Spatially, the model is locally calibrated to take the effect of site specific features into account while the temporal calibration is set up to adapt the model to the changes in the growth pattern over time. Calibration provides optimal values for the transition rules to achieve accurate urban growth modelling. The input to the urban growth model consists of two types of data: (i) classified images of 1973, 1992 and 2006 where each pixel represents one of the four land use classes – urban, vegetation, water and others, (ii) population density maps represented by pixels in a raster format for the years 1973 and 1992.
CA generates transition rules for each pixel.
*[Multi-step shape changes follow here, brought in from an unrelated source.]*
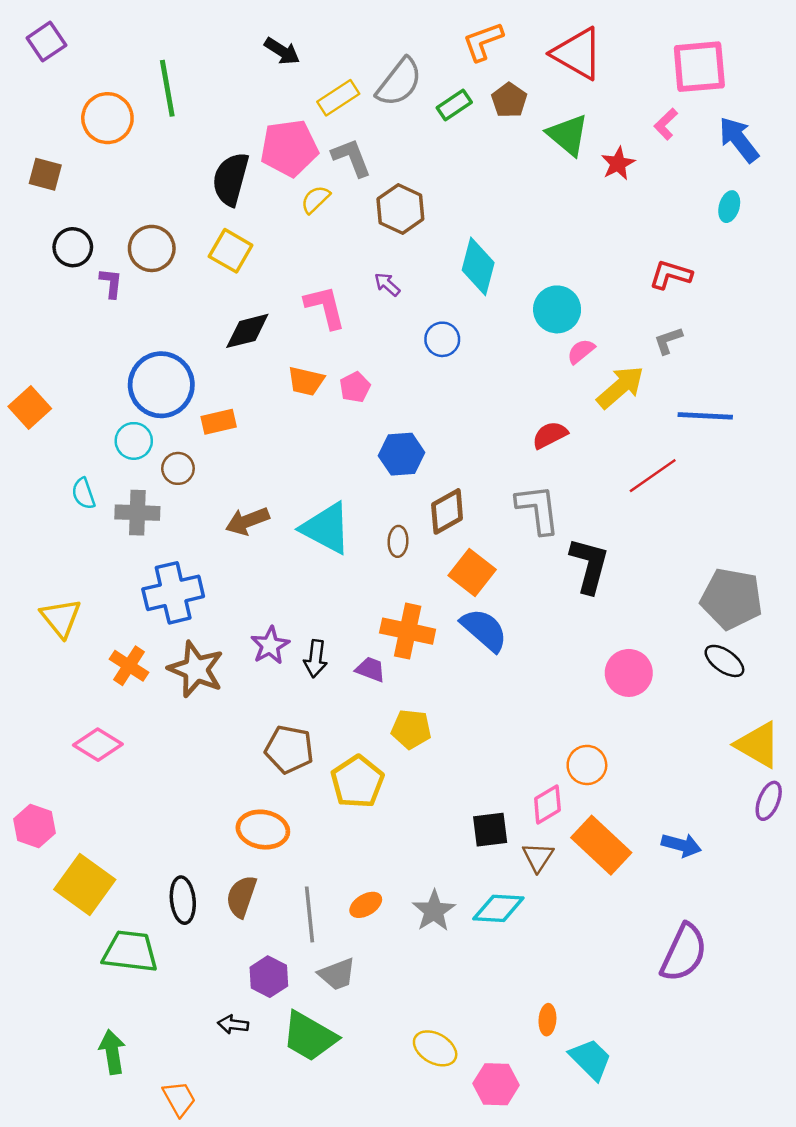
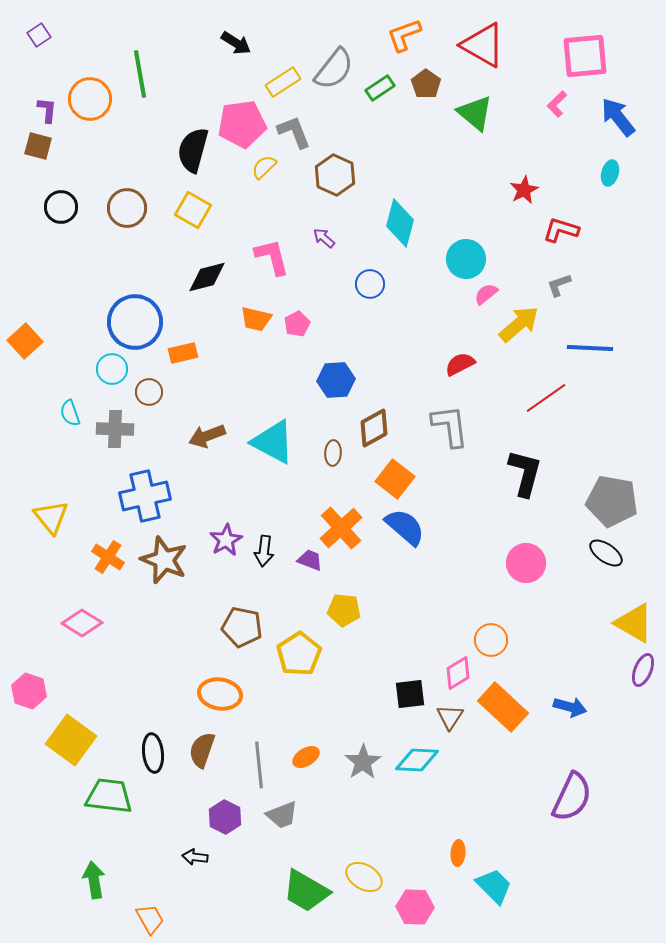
purple square: (46, 42) -> (39, 35), size x0.7
red star: (618, 164) -> (524, 190), moved
purple L-shape: (111, 283) -> (47, 110), moved
black L-shape: (589, 565) -> (525, 473), moved
orange cross: (408, 631) -> (341, 528), turned 36
green trapezoid: (310, 1036) -> (306, 891), moved

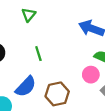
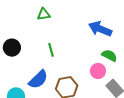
green triangle: (29, 15) -> (44, 14), turned 40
This depends on the current state of the pixel’s category (in terms of the class of land usage) and its population density value. The job of the transition rule is to decide the state of the pixel (in terms of land usage) from one time epoch to the next, which in this case happens to be from 1973 to 1992 and from 1992 to 2006.
Citation: U. Kumar, C. Mukhopadhyay, T. V. Ramachandra, 2014. Cellular Automata Calibration Model to Capture Urban Growth. Boletín Geológico y Minero, 125 (3): 285-299 [Best Paper Award, Boletín Geológico y Minero].